TRADIÇÃO MUSICAL

  • TRATADO DE MÚSICA E MELURGIA ARQUEOSÓFICA

    TOMMASO PALAMIDESSI

    TRATADO DE MÚSICA E MELURGIA ARQUEOSÓFICA

    Do Caderno vigésimo nono

  • A MÚSICA E O CANTO CARISMÁTICO DA ECLÉSIA NASCENTE

    Tommaso Palamidessi, TRATADO DE MÚSICA E MELURGIA ARQUEOSÓFICA

    O fervor religioso dos primeiros aderentes à mensagem evangélica teve no canto e na música instrumental a sua grande via de expressão estética e mística. Por isso a Eclésia nascente serve-se, e continua a servirem-se, da arte dos sons não para si própria, mas para inseri-la nos sagrados ritos e para infundir aos sagrados textos uma intensa expressão edificante.

  • O QUADRÍVIO, TEMPLO DA MÚSICA

    Tommaso Palamidessi, TRATADO DE MÚSICA E MELURGIA ARQUEOSÓFICA

    É opinião ordinária que na Idade Média a música fazia parte das ciências  especulativas e então pertenciam ás disciplinas das Artes Liberais, e com mais exactidão ao Quadrívio. Este ultimo compreendia as disciplinas matemáticas, ou seja : Geometria, Aritmética, Música, Astronomia; o Trívio compreendia as disciplinas da língua; Gramática, Dialéctica, Retórica. Os dois grupos em conjunto constituíam as Artes Liberais.Porquê “liberais”? Porque a diferença dos “servis” constituídas “a opus corporis” escreve S. Tommaso D’Aquino (Summa theol. I-II, q. 57, a. 3, ad 3), esse resultam ordenadas “a opus rationis”.

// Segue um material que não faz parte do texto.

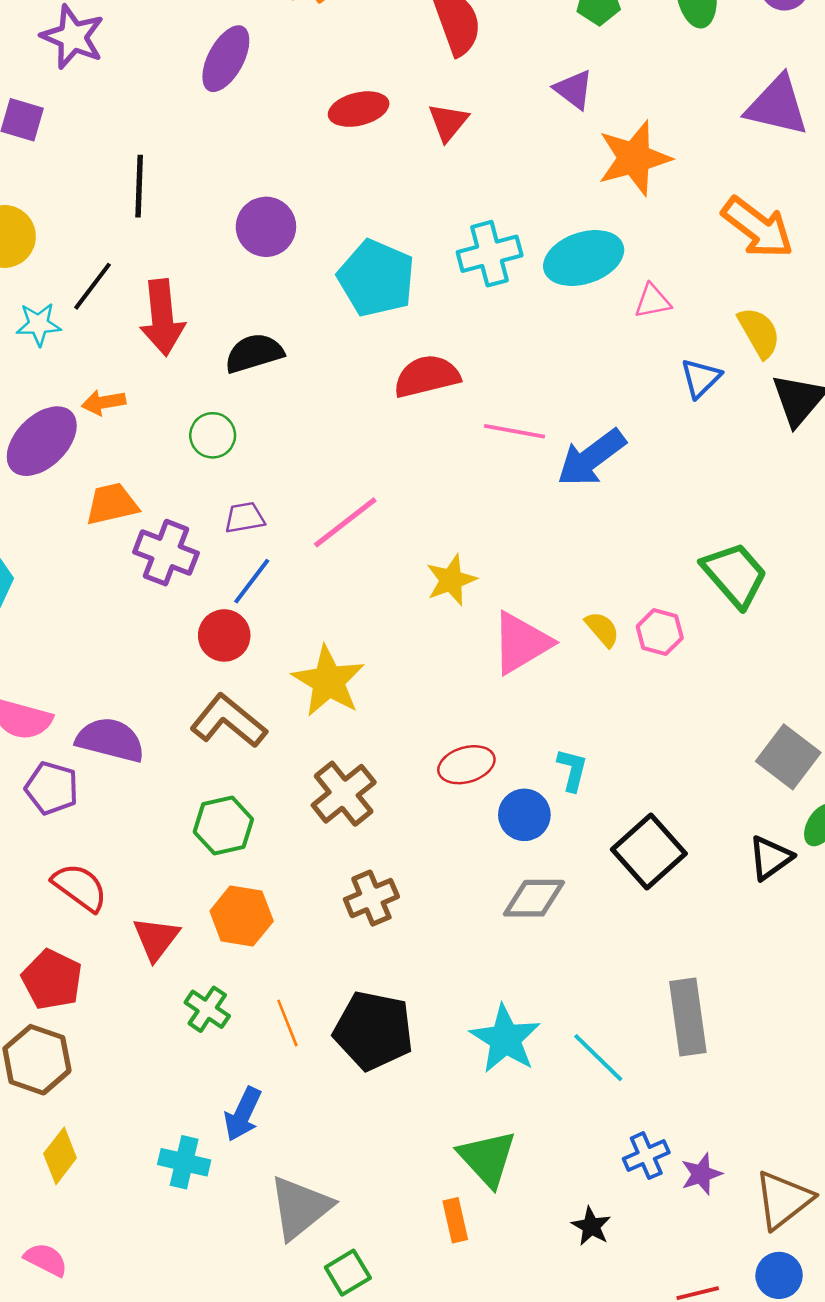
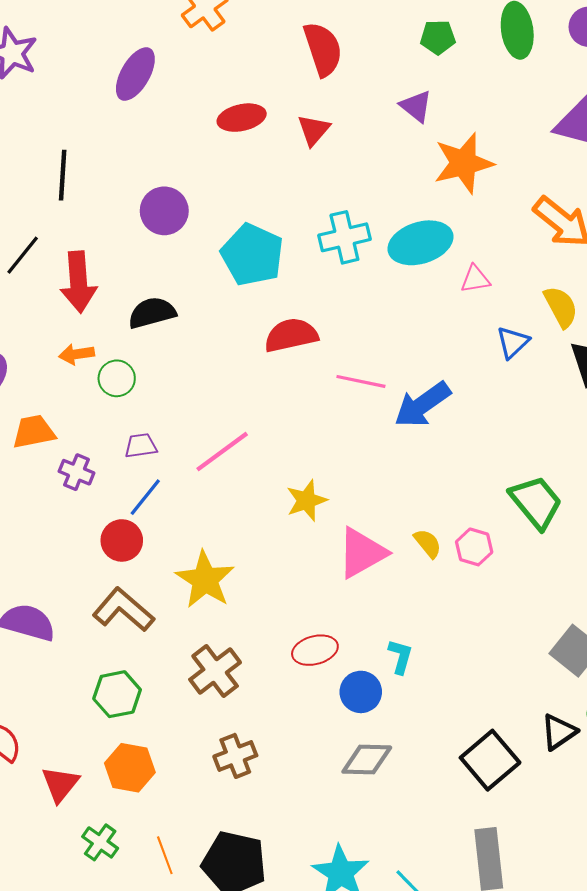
orange arrow: (104, 402) -> (77, 354), moved
purple cross: (166, 553) -> (76, 472), size x0.7
black square: (649, 852) -> (490, 760), moved

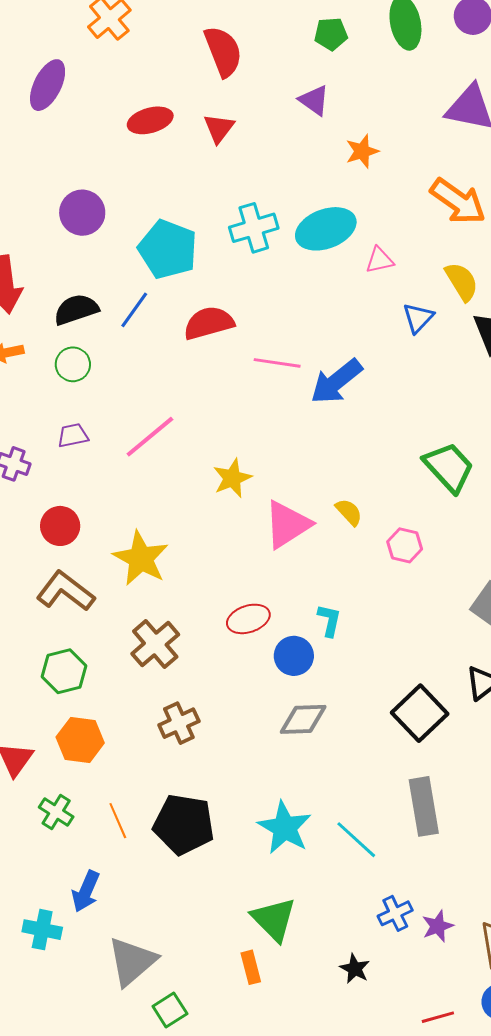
orange star: (464, 163) -> (362, 151), size x0.6
green circle: (117, 378) -> (73, 364), moved
blue line: (145, 497) -> (134, 310), moved
pink hexagon: (474, 547) -> (405, 545), moved

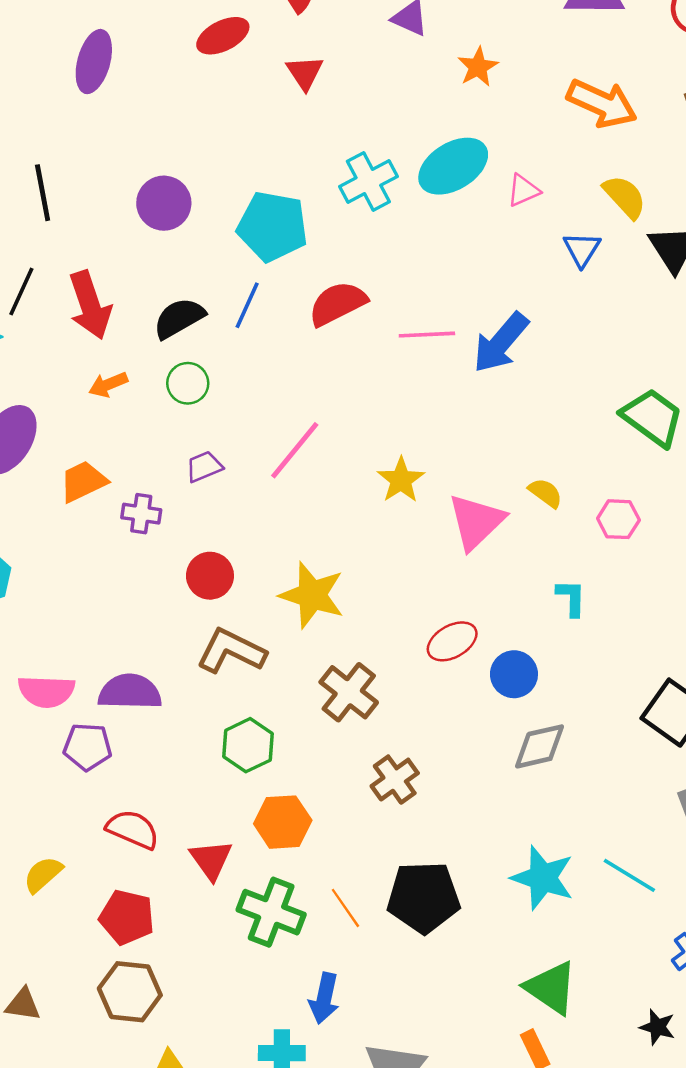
red ellipse: (150, 120) -> (223, 36), moved
cyan L-shape: (329, 620) -> (571, 598), moved
green cross: (56, 812) -> (271, 912), size x1.6

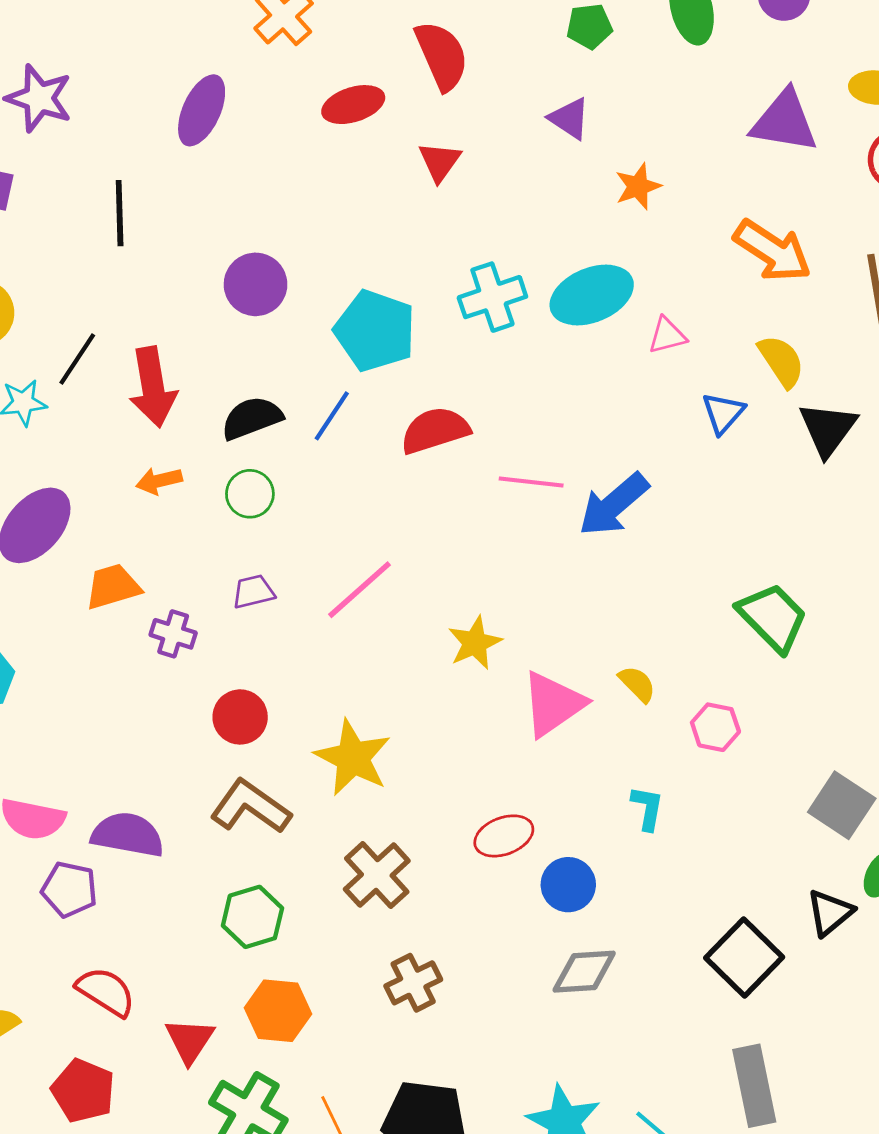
black line: (43, 193) -> (120, 213), moved

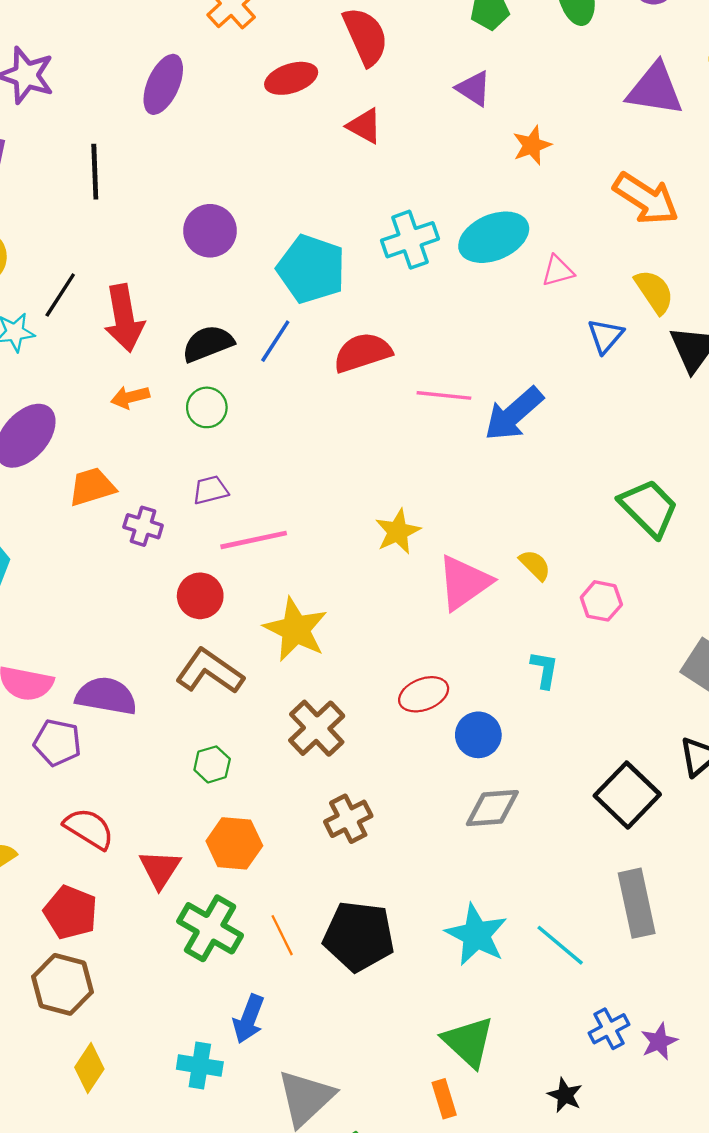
red triangle: (440, 162) -> (364, 126), turned -36
pink line: (359, 590) -> (254, 540), moved, turned 30
green hexagon: (252, 917) -> (212, 764), size x0.7

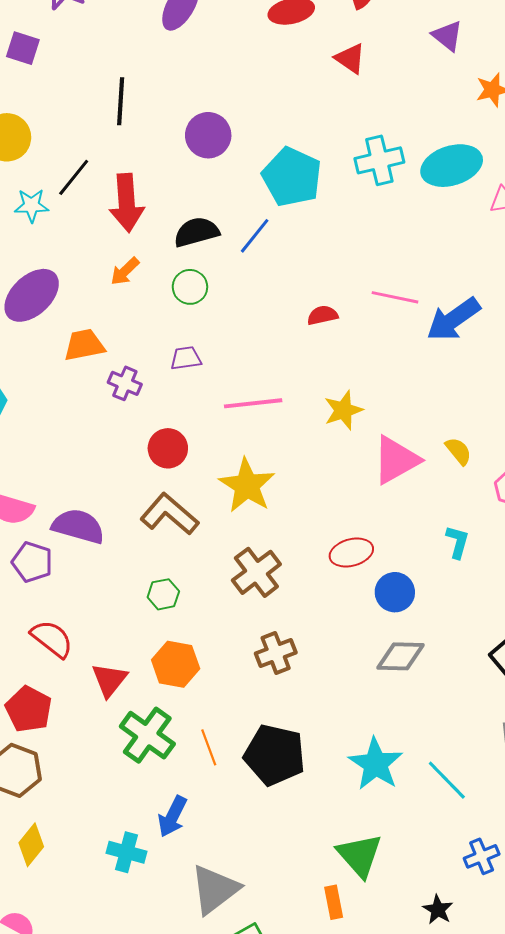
black line: (95, 172) -> (121, 101), moved
red semicircle: (363, 353) -> (323, 315), moved, size x0.6
orange arrow: (130, 397) -> (125, 271), turned -36
pink line: (254, 540) -> (253, 403), moved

  • FUNÇÃO ESTÉTICA, ÉTICA, CATARSICA E ARQUEOSÓFICA DA MUSICA

    Tommaso Palamidessi, TRATADO DE MÚSICA E MELURGIA ARQUEOSÓFICA

    Os pensadores têm dado várias definições à função da musica, aplicada como som cantado ou instrumental  um e outro em conjunto. Quem tem definido a música de uma maneira ou de outra. Nós temos uma opinião bem precisa em mérito, diversamente não ousaremos apresentar a música como um dos mais importantes instrumentos da catarse ou processo de desencalho, a não identificação da pessoa humana em vista da auto – identificação com a auto – consciência do Homem – Anjo latente em muitos e despertáveis com um esforço pessoal e a ajuda de quem pode mais do que nós e de dois mil anos se fez o guia seguro dos aspirantes à liberdade.

    O desenho histórico do vasto fenómeno musical prospecta uma conclusão da problemática estética- musical  nos termos que seguem:

    1.  A música é redutível a mero jogo de aprazíveis sensações (Kant), a um arabesco som (Hanslich), ou envia a uma metafísica do espírito, aplicado de qualquer modo (e no sentido da estética clássica, e naquele da estética romântica);
    2. Suponhamos despedir o metafísico; é a música uma arte suigenerisdiversa na sua essência das outras artes (Schopenhauer), ou deste não difere pela, essência, se bem que, por um certo aspecto se possa dizer, referindo-se a esse, de um seu primado (parente)?
    3. A música pode ser interpretada em termos de conhecimento, como “objectivação”, “reprodução”, “revelação” (Schopenhaeur, Wagner) ou de pura e simples “expressão do sentimento individual” (Parente, Mila)?
    4. A tonalidade é congénita à natureza humana (Strawinski) ou um mero produto da arte (Schönberg).

     Certa, esta problemática não consente de correr até às soluções dogmáticas e apressadas, todavia voltando a nossa atenção até uma das mais significativas formas de expressão humana, tal como a música, esta densa problemática pede um esclarecimento da nossa vida interior, neste momento especial das mais desarmónicas e “caóticas” fases da nossa história.

    Entre os compositores musicais, também pensadores, parecem indicar uma solução Beethoven e Dante Alighieri, apontando até o metafísico.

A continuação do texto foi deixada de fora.